10 Maßnahmen: So sichern Sie Ihre Liquidität

  1. Fixkosten reduzieren
    Hohe Belastungen mit fixen Kosten zehren bei Umsatzrückgängen an der Substanz eines Unternehmens. Prüfen Sie deshalb regelmäßig Personalaufwand, Mieten, Kosten für den Fuhrpark, IT-Kosten, Fremdleistungskosten und Energiekosten.
     
  2. Konsequent Forderungen einziehen
    Offene Forderungen sind nicht nur mit viel Aufwand verbunden, sie binden auch Ihre Liquidität. Dieses Geld wiederum fehlt Ihnen dann für neue Investitionen. Deshalb empfehlen wir, Ihre unstrittigen offenen Forderungen spätestens nach der 2. Mahnung an einen Inkassodienstleister zu übergeben. Je schneller Sie in solchen Fällen reagieren, desto größer ist die Chance, dass Sie Ihr Geld erhalten.
     
  3. Zahlungsziele bei Lieferanten verlängern
    Prüfen Sie die vereinbarten Zahlungsziele bei Ihren Lieferanten. Oft sind Zahlungsziele von 10 oder 14 Tagen vereinbart. Mit einem längeren Zahlungsziel schaffen Sie sich Liquidität. Voraussetzung hierfür ist jedoch eine gute Finanzkommunikation mit den Lieferanten.
     
  4. Finanzierungsstruktur prüfen
    Liquiditätsengpässe entstehen oft durch Fehler in der Unternehmensfinanzierung, nämlich dann, wenn langfristig gebundenes Vermögen kurzfristig finanziert wird.
     
  5. Bankkredit aufnehmen
    Gerade jetzt, wo die Zinsen noch einigermaßen günstig sind, kann der Weg zur Bank der richtige sein. Wir empfehlen Ihnen einen regelmäßigen Austausch und eine offene Finanzkommunikation mit Ihrer Bank. Gehen Sie nach Möglichkeit nicht erst ins Kreditgespräch, wenn es finanzielle Schwierigkeiten gibt.
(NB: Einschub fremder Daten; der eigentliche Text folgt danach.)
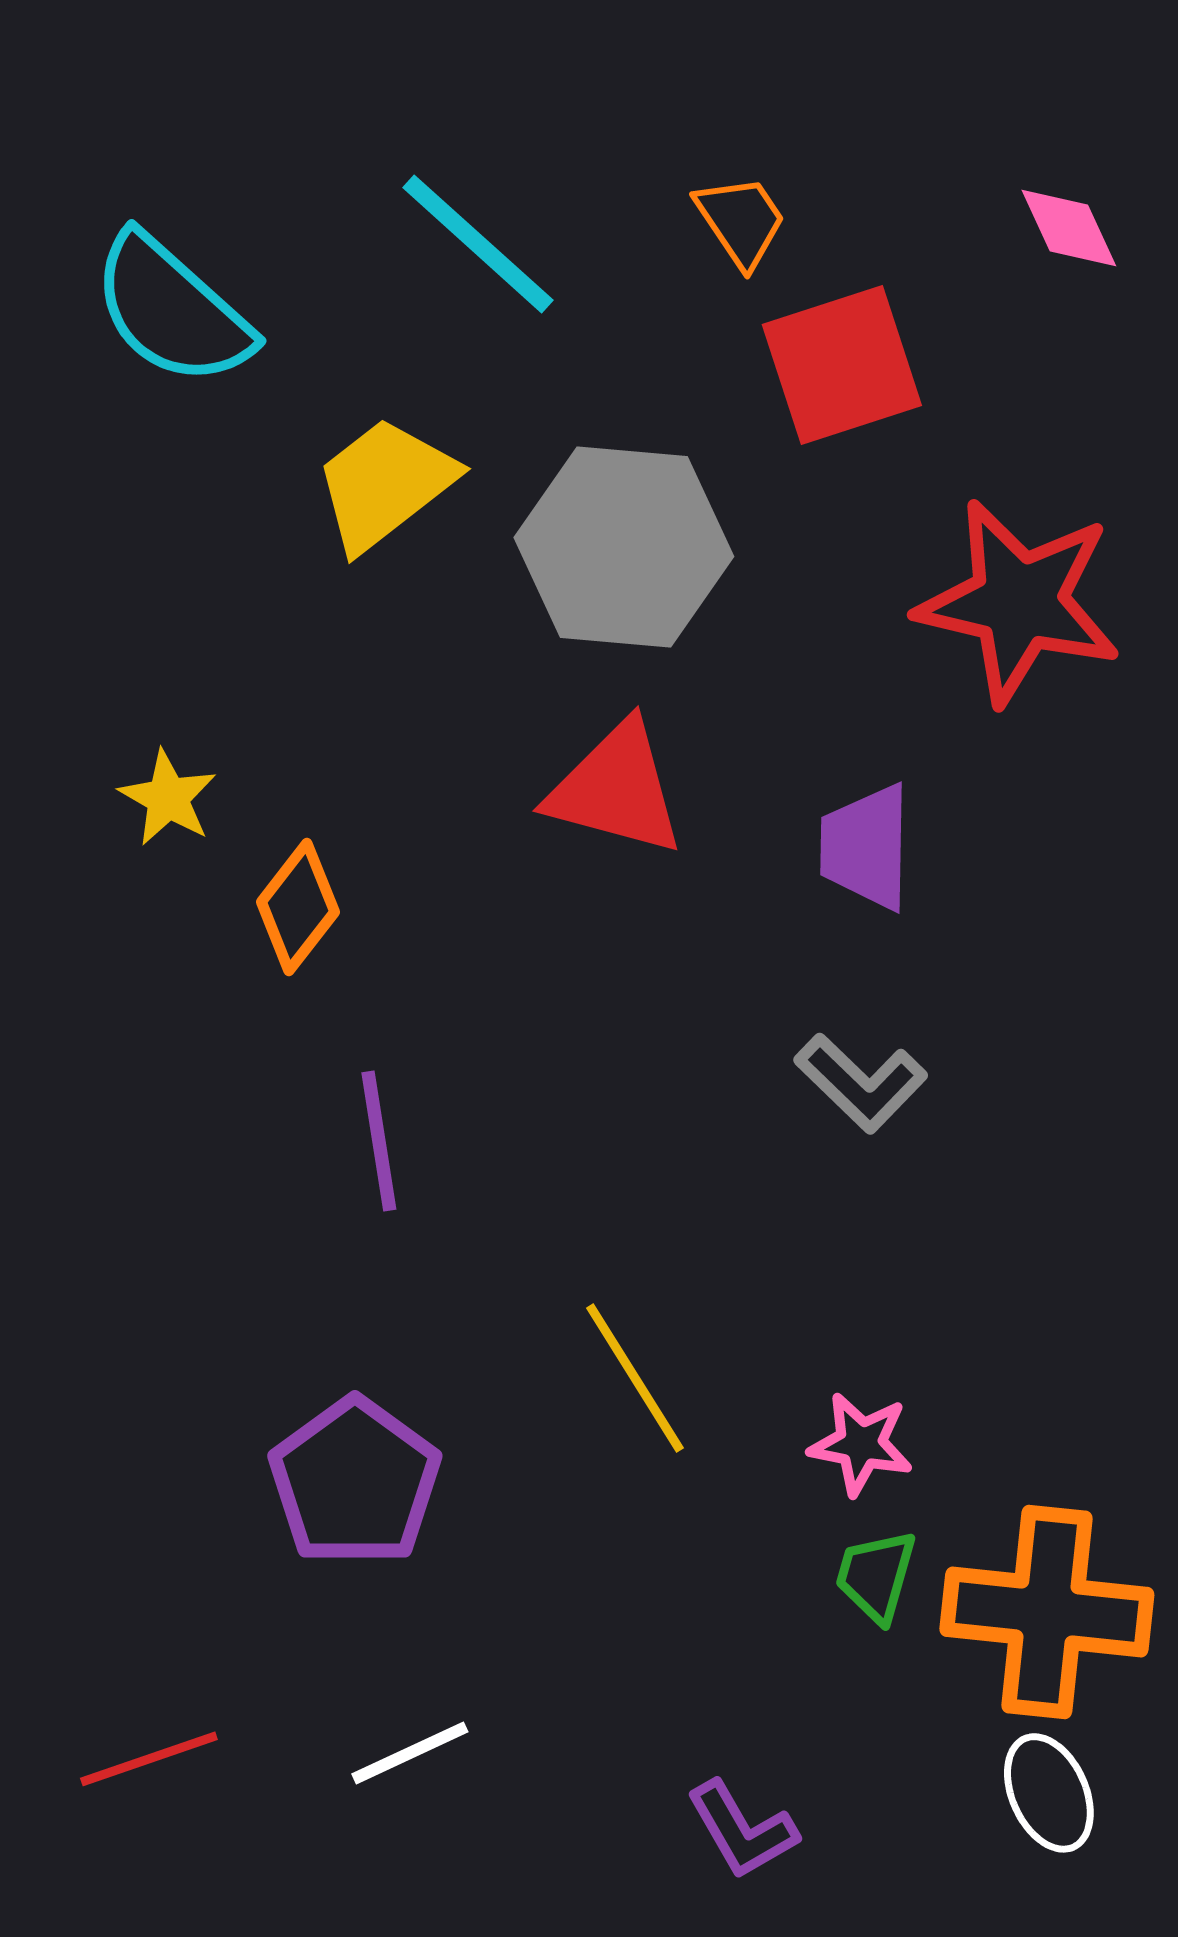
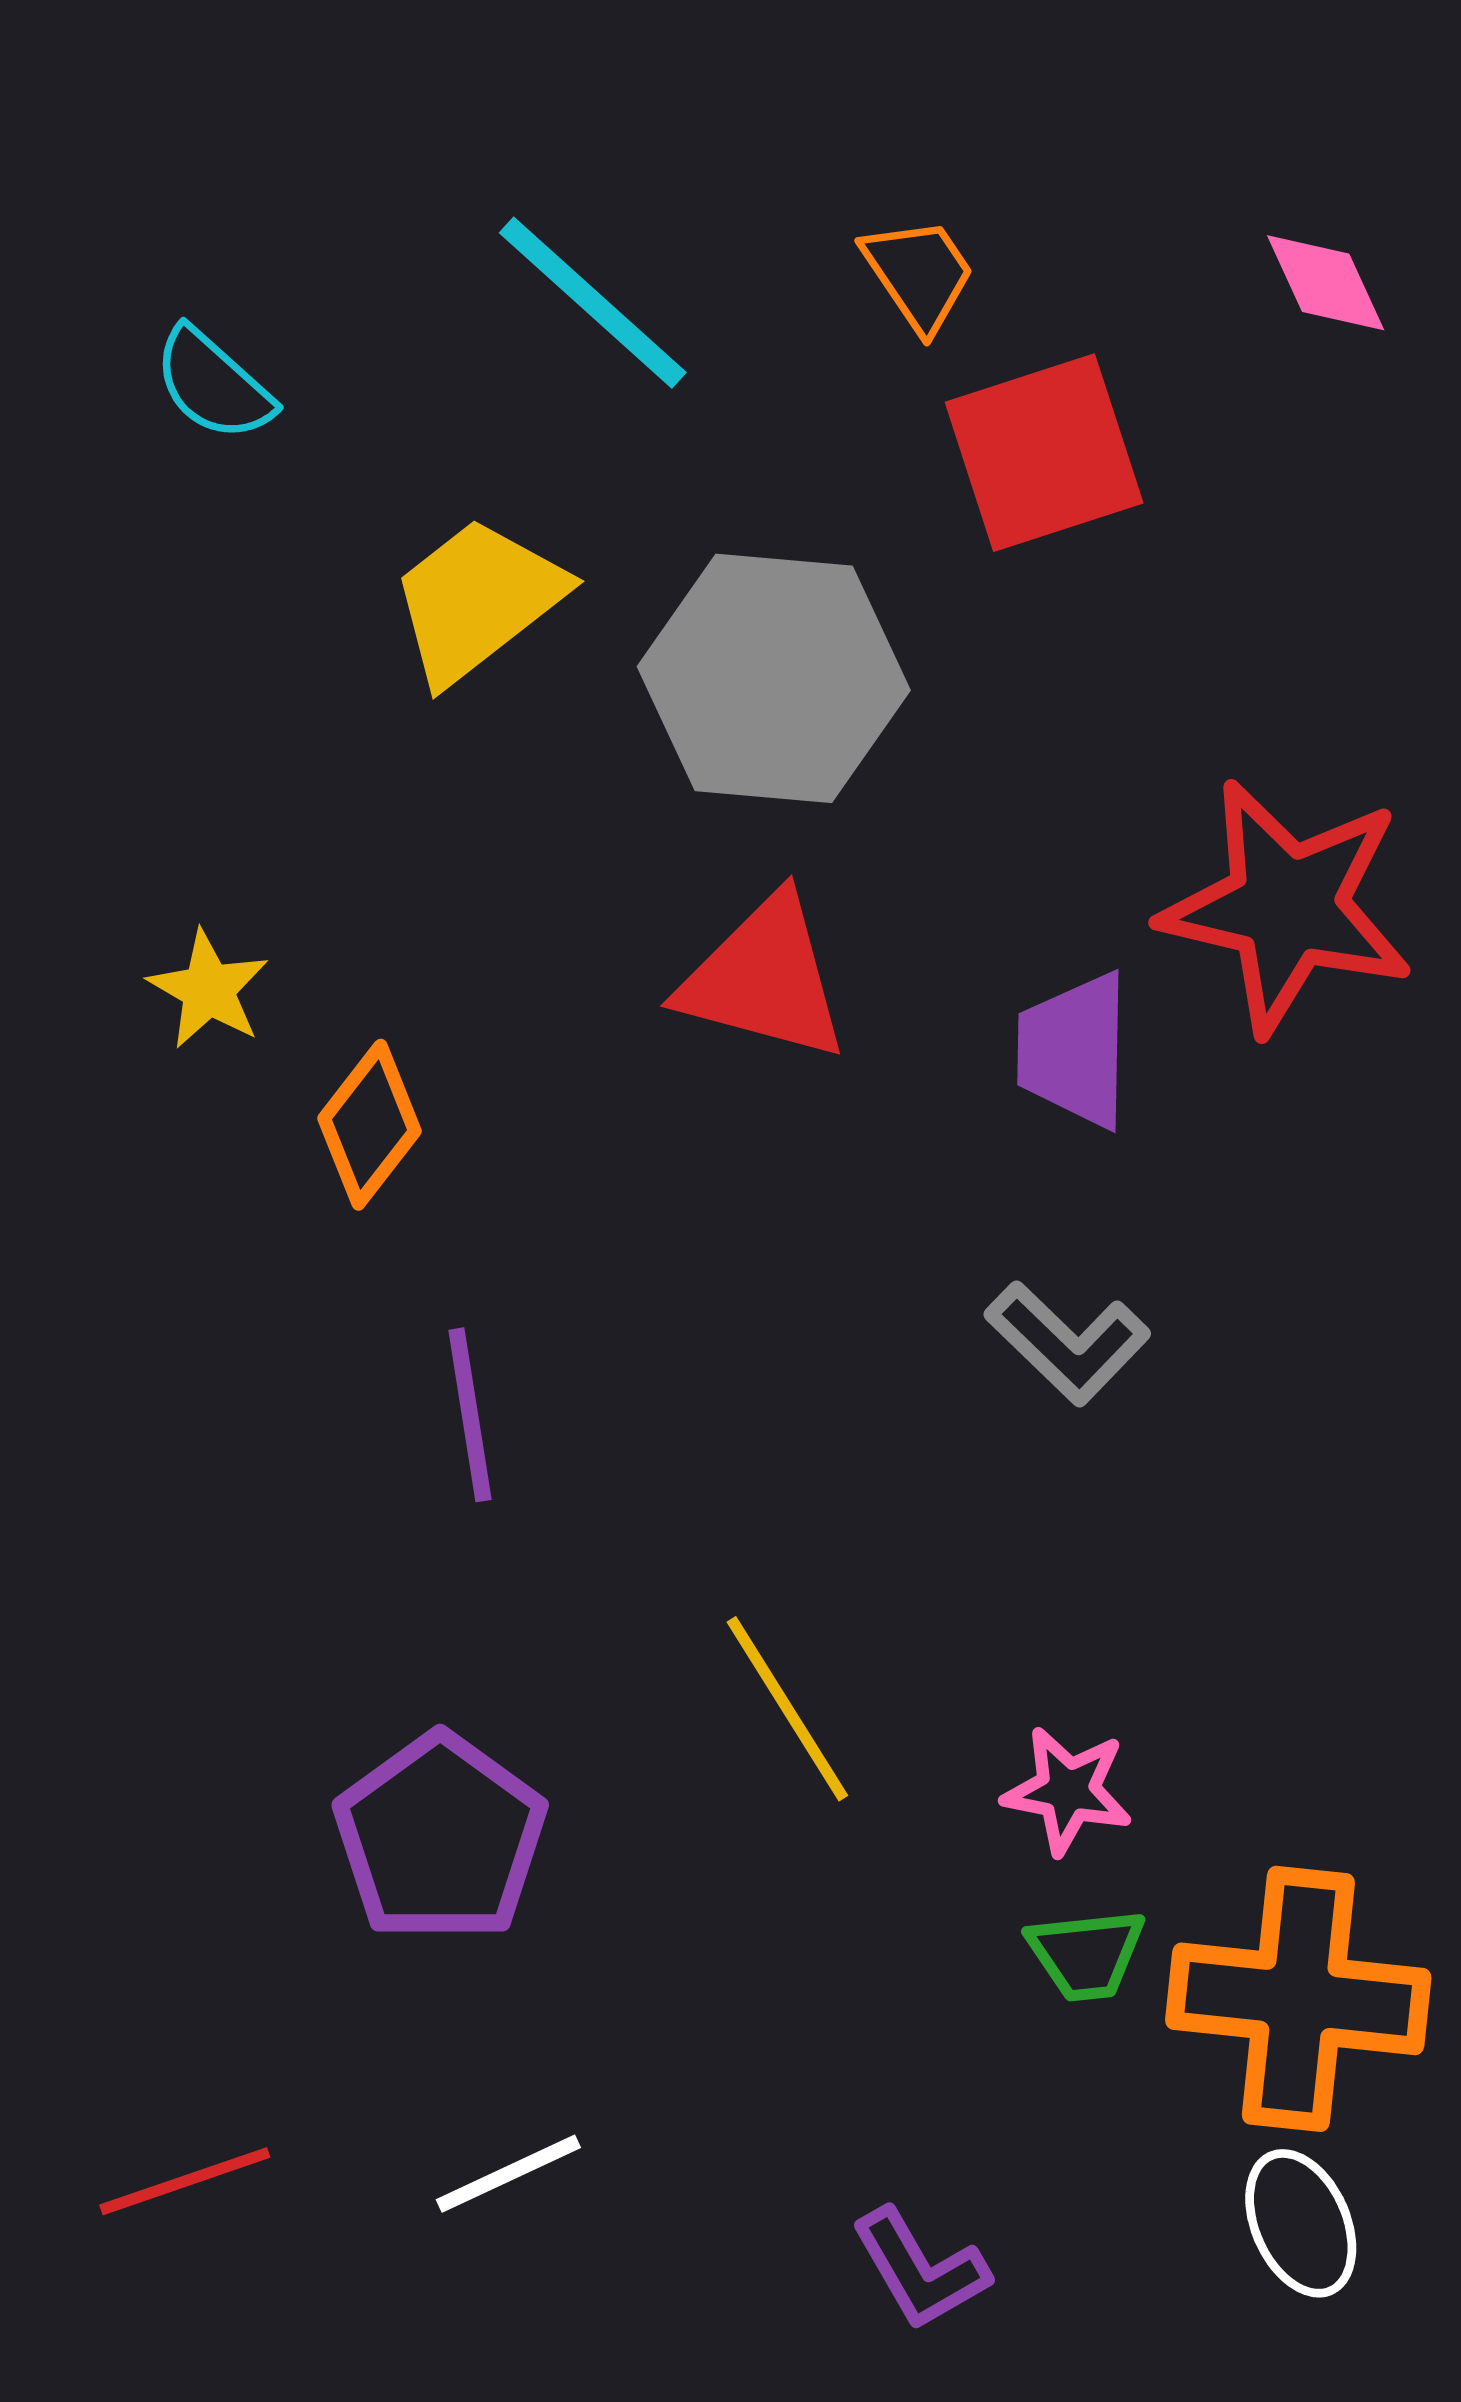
cyan semicircle: (172, 310) -> (213, 384), size x0.6
red star: (1019, 602) -> (1287, 906), moved
green trapezoid: (876, 1576) -> (1086, 1954), turned -112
Eine von Anfang an aktive Finanzkommunikation in Verbindung mit einer guten Bonität wird sich positiv auf Ihre Konditionen auswirken. Erfahren Sie mehr zum Thema Finanzkommunikation in unserem Praxisratgeberartikel Finanzielle Stärke zeigen.
     
  6. Gebundenes Kapital freisetzen
    Bei dieser Form der Innenfinanzierung wird gebundenes Kapital mittels Vermögensumschichtung in flüssige Mittel umgewandelt. Erfahren Sie mehr dazu in unserem Praxisratgeberartikel Erhöhte Liquidität durch Kapitalfreisetzung.
     
  7. Bonität von Neu- und Bestandskunden sowie von Lieferanten prüfen
    Bonitätsauskünfte helfen dabei, Risiken bei Neu- und Bestandskunden frühzeitig zu erkennen. Vor Geschäftsabschluss können Sie sich über die Bonität Ihrer Geschäftspartner informieren und erfahren so, wie hoch deren Ausfallwahrscheinlichkeit ist. So sind Sie in der Lage, risikoreiche Geschäfte zu verhindern oder die Konditionen so anzupassen, dass Ihr Risiko minimiert wird.
     
  8. Offene Forderungen verkaufen
    Mit dem Verkauf von offenen Forderungen, auch Factoring genannt, müssen Sie nicht mehr darauf warten, dass Ihr Kunde seine Rechnung bezahlt. Nach abgeschlossenem Vertrag und Vereinbarung über die Provision treten Sie Ihre offenen Forderungen an einen Factoring Dienstleister ab. Von diesem erhalten Sie direkt den offenen Rechnungsbetrag. Ihr Kunde begleicht seine Verbindlichkeit dann später an den Factoring Dienstleister. Dabei übernimmt der Dienstleister das gesamte Forderungsausfallrisiko.
     
  9. Sale-and-lease-back nutzen
    Beim Sale-and-lease-back-Prinzip werden mobile Vermögensgegenstände des Anlagevermögens, zum Beispiel Maschinen, oder Immobilien an einen Leasinggeber verkauft und können zur sofortigen Nutzung zurückgeleast werden.
     
  10. Förderprogramme prüfen
    Nutzen Sie staatliche Förderprogramme zur Beratung in der Unternehmenskrise, um Liquidität zu erhalten. Solche geförderten Beratungen werden vom Bundesamt für Wirtschaft & Ausfuhrkontrolle (BAFA) finanziert und stehen Ihnen kostengünstig zur Verfügung. Sie helfen, die richtigen Fördermaßnahmen zu identifizieren, Förderanträge zu stellen sowie bei der Nutzung der Förderung, beispielsweise bei der Liquiditätsplanung oder der Optimierung Ihrer Kostenstruktur.